Bankruptcy court litigation favors contractors over homeowners

If you hire a contractor to remodel your house, and the workers show up on expensive Harley-Davidson motorcycles, that’s a good sign that the company is solvent enough to finish the job, right?

Wrong. And it led to a long bout of ultimately losing litigation when the contractors filed for personal bankruptcy. Massachusetts chief bankruptcy judge Frank Bailey has ruled that the homeowners can’t recover anything on their allegations that the contractors committed “fraud,” except a small payment (in the scheme of things) for cabinets they ordered.

In the Alexander case(07/23/12), homeowners who had hired the now-bankrupt debtors, who were running a remodeling business under the name Season All, alleged that the contractors committed fraud by misleading them into thinking their operation was financially healthy (in fact, Season All was in deep to the IRS).

The home owners actually tried to argue that because the contractors sometimes arrived for work on expensive Harleys, this amounted to a fraudulent representation of the firm’s solvency. Judge Bailey quickly rejected this line of thought, noting that fraud allegations need to be pleaded with exacting particularity in court, and that section 523 (a) (2) (B) of the Bankruptcy Code requires that representations of solvency to be made in writing, and not by ogling motorcycles.

There are a few lessons to be learned in this case for debtors, homeowners, and lawyers. First, the bankruptcy court is still a debtor-friendly forum, and as such it makes a lousy place to sue for a homeowner with a problem contractor.

Second, the special pleading requirements for fraud are well known and often invoked in bankruptcy court. Before you say that “XYZ defrauded me, so he shouldn’t get a bankruptcy discharge,” you really have to have your chickens lined up just right, and your (voluminous) evidence ready to file.
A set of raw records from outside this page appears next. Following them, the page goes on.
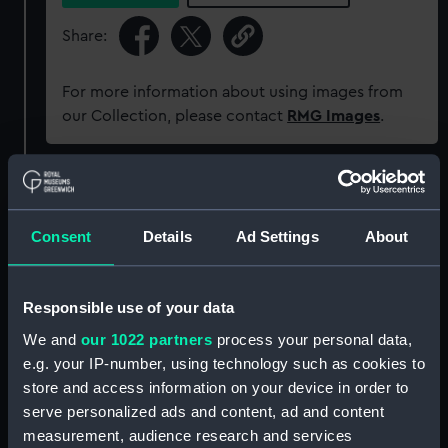
Share:
For more information about using images from
our Collection, please contact
RMG Images
.
Object details
Consent
Details
Ad Settings
About
ID:
PCT16340
Type:
Colour transparency
Responsible use of your data
We and
our 1022 partners
process your personal data,
Materials:
Polyester negative
;
Card (mount)
e.g. your IP-number, using technology such as cookies to
store and access information on your device in order to
serve personalized ads and content, ad and content
Display location:
Not on display
measurement, audience research and services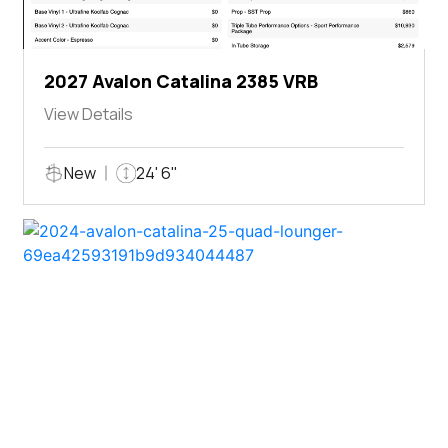
2027 Avalon Catalina 2385 VRB
View Details
New
24' 6"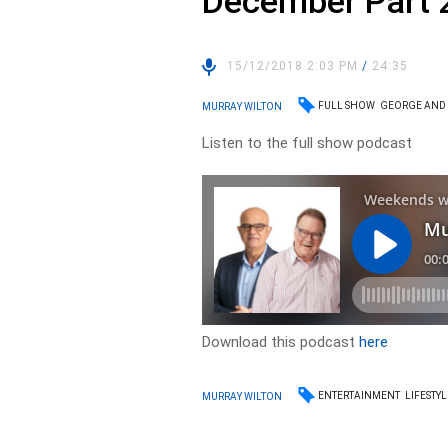
December Part 
15/12/2018 2:03 PM
/
24:35
FULL SHOW
GEORGE AND
MURRAY WILTON
Listen to the full show podcast
Download this podcast
here
ENTERTAINMENT
LIFESTYL
MURRAY WILTON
Bad feelings and “misunderstandings” won’t get you very far in court.

Third, for people in the building trades (who have been battered more than most in the recession), bankruptcy offers a way to rebuild, but often comes with the extra price tag of having to fend off one or more nuisance suits from disgruntled former customers.
If you think the ride might be bumpy, make sure you get a good bankruptcy lawyer to pilot your case through the system.